In 1789, King Louis XVI removed from office his finance minister, Jacques Necker, a reformist politician of the Ancien Régime. Necker's dismissal ignited the storming of the Bastille.

In 1804, Aaron Burr, the sitting Vice President of the United States, mortally wounded Alexander Hamilton during their famous duel of honor.

In 1888, the German Catholic jurist and philosopher Carl Schmitt was born in Plettenberg, Westphalia, Germany. A brilliant authoritarian as well as an anti-modern reactionary by temperament, Schmitt quickly abandoned the Weimar Republic and modern constitutionalism in general when he chose to support the Nazis when they came to power. Because of this, he is remembered as the "Kronjurist des Dritten Reiches" ("Crown jurist of the Third Reich") and as the author of numerous astute but flawed critiques of modern political theory and practice, a tainted legacy equaled only by his contemporary, the philosopher Martin Heidegger.

In 1937, the composer George Gershwin died in Hollywood, California. Gershwin died from a brain tumor; he was thirty-eight years old at the time of his death.
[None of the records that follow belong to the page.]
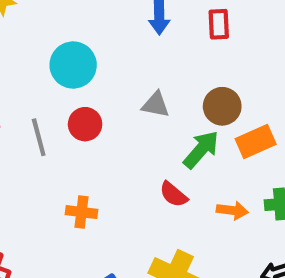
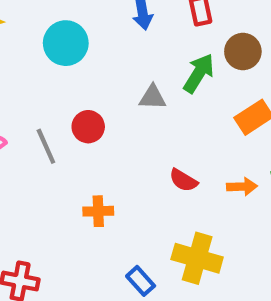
cyan circle: (73, 65) -> (66, 43), moved
brown circle: (222, 106) -> (243, 51), moved
green arrow: (201, 150) -> (199, 73), moved

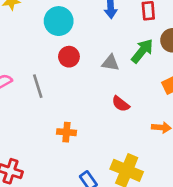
red circle: (88, 127) -> (69, 57), moved
red semicircle: (183, 180) -> (121, 104), moved

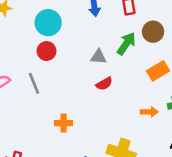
red circle: (69, 57) -> (47, 51), moved
red semicircle: (121, 104) -> (104, 84), moved, turned -63

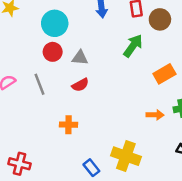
brown circle: (153, 32) -> (160, 19), moved
gray triangle: (98, 57) -> (80, 58), moved
red semicircle: (104, 84) -> (80, 85), moved

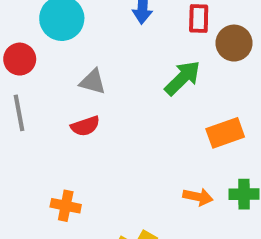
red circle: (53, 52) -> (20, 59), moved
orange cross: (69, 125) -> (66, 206), moved

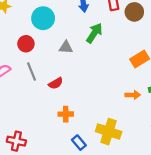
green arrow: (183, 78) -> (94, 33), moved
red semicircle: (85, 126) -> (56, 83), moved

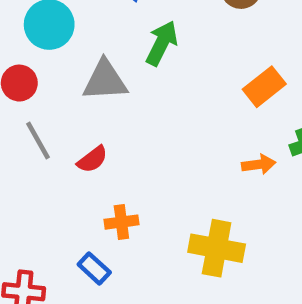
gray triangle: (66, 47) -> (105, 80), size x1.5
blue rectangle: (79, 143) -> (94, 268), moved

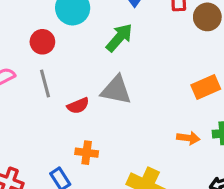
green arrow: (162, 43) -> (119, 38), moved
gray triangle: (105, 80) -> (116, 90), moved

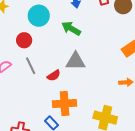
green arrow: (119, 38) -> (71, 29), turned -90
orange cross: (87, 153) -> (65, 104), size x1.6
In 1940, Marshal Henri Philippe Pétain became head of state of the collaborationist and authoritarian Vichy government in France.

In 1947, the SS Exodus began its journey from France to Mandate Palestine. The ship carried Jewish Holocaust survivors and other Jewish refugees.

In 1960, Benin, Burkina Faso and Niger gained their independence.

In 1971, the government of Chile, led by the socialist Salvador Allende, nationalized its copper mines.

In 1977, President Jimmy Carter posthumously awarded Martin Luther King the Presidential Medal of Freedom.

In 1989, the actor and director Lawrence Olivier died in Steyning, West Sussex, England.

In 1995, the United States and Vietnam established full diplomatic relations.